For the reaction: Br₂(l) + Cl₂(g) ⇌ 2BrCl(g); K_p = 1 atm. In a closed container of volume 164 L, in — Chemical Equilibrium Chemistry Question
Question
For the reaction: Br₂(l) + Cl₂(g) ⇌ 2BrCl(g); K_p = 1 atm. In a closed container of volume 164 L, initially 10 moles of Cl₂(g) are present at 27°C. What minimum mass (in g) of Br₂(l) must be introduced into this container so that above equilibrium is maintained at a total pressure of 2.25 atm. Vapour pressure of Br₂(l) at 27°C is 0.25 atm. Assume that volume occupied by the liquid is negligible. (R = 0.082 L-atm/K-mol, Atomic mass of Br = 80)
💡 Solution & Explanation
K_p = P_BrCl² / P_Cl₂ = 1. Total P = P_Cl₂ + P_BrCl + P_Br₂(vap) = 2.25 atm.

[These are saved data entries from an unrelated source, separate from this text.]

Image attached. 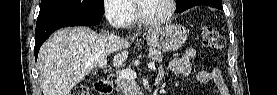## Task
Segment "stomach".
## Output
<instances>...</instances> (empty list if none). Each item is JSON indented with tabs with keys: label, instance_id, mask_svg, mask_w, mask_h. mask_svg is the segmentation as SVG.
Segmentation results:
<instances>
[{
	"label": "stomach",
	"instance_id": "0dacf381",
	"mask_svg": "<svg viewBox=\"0 0 277 95\" xmlns=\"http://www.w3.org/2000/svg\"><path fill=\"white\" fill-rule=\"evenodd\" d=\"M187 36V30L183 26L170 24L150 30L146 34V40L154 49L172 52L183 46Z\"/></svg>",
	"mask_w": 277,
	"mask_h": 95
}]
</instances>
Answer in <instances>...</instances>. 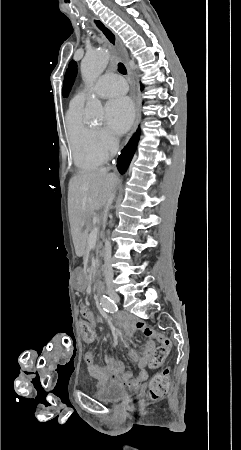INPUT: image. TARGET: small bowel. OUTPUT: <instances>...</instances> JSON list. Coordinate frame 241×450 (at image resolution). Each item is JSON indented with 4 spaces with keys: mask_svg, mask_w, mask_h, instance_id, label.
Returning <instances> with one entry per match:
<instances>
[{
    "mask_svg": "<svg viewBox=\"0 0 241 450\" xmlns=\"http://www.w3.org/2000/svg\"><path fill=\"white\" fill-rule=\"evenodd\" d=\"M82 316L85 321L82 324H94L95 316L94 314L86 307H82L81 309ZM82 331V330H81ZM137 331L143 332L145 335L149 337L156 338L159 342L163 340H169L150 329L146 323L141 320H136L133 323H127L124 325L122 335L131 337ZM96 334V333H95ZM91 352V351H90ZM155 353V342L152 339H149L146 342L145 349L142 355L139 357L135 350L128 349L127 354L132 362L137 364L139 369V373L137 376H134L132 372L125 371V366L123 362L114 360L108 356H104L103 365H98L95 361V356H84V360L87 365L88 373L95 378L101 384L113 383L124 385L131 389L138 388L142 383H144L149 377V371L147 369L148 364L153 358Z\"/></svg>",
    "mask_w": 241,
    "mask_h": 450,
    "instance_id": "obj_1",
    "label": "small bowel"
}]
</instances>
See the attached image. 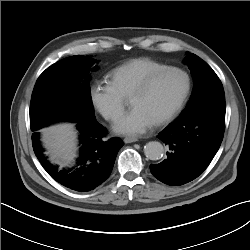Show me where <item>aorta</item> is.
<instances>
[{"label":"aorta","instance_id":"762f6f07","mask_svg":"<svg viewBox=\"0 0 250 250\" xmlns=\"http://www.w3.org/2000/svg\"><path fill=\"white\" fill-rule=\"evenodd\" d=\"M144 154L150 160H159L163 157L164 147L157 141L148 142L144 147Z\"/></svg>","mask_w":250,"mask_h":250}]
</instances>
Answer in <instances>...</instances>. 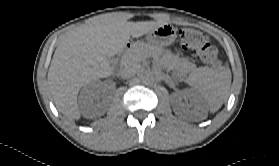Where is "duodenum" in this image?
Returning <instances> with one entry per match:
<instances>
[{
	"label": "duodenum",
	"mask_w": 279,
	"mask_h": 166,
	"mask_svg": "<svg viewBox=\"0 0 279 166\" xmlns=\"http://www.w3.org/2000/svg\"><path fill=\"white\" fill-rule=\"evenodd\" d=\"M130 48H131V44H130V43H127V44H125V45L121 48L120 52H121V53H125V52H127Z\"/></svg>",
	"instance_id": "obj_1"
}]
</instances>
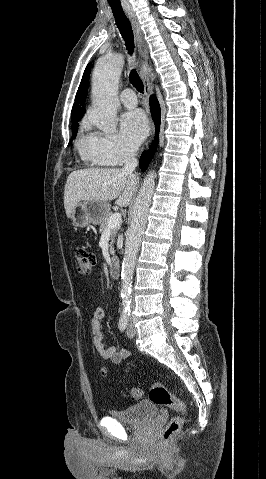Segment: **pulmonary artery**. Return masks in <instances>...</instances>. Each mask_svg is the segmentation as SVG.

Since P_Br₂(vap) = 0.25 atm, P_Cl₂ + P_BrCl = 2.0 atm. Let P_BrCl = y, then P_Cl₂ = 2.0 - y. y² / (2.0 - y) = 1 => y² + y - 2.0 = 0 => (y+2)(y-1) = 0 => y = 1 atm. So P_BrCl = 1 atm, P_Cl₂ = 1 atm. Moles of Cl₂ at eq = P_Cl₂ V / RT = (1 × 164) / (0.082 × 300) = 164 / 24.6 = 20/3 mol. Moles of BrCl at eq = (1 × 164) / 24.6 = 20/3 mol. Bromine required for BrCl formation = (20/3) / 2 = 10/3 mol. Moles of Br₂ in vapor phase = P_Br₂ V / RT = (0.25 × 164) / 24.6 = 5/3 mol. Minimum total Br₂ consumed = 10/3 + 5/3 = 15/3 = 5.0 mol. Mass of Br₂ = 5.0 mol × 160 g/mol = 800 g. Therefore, correct answer is 0800.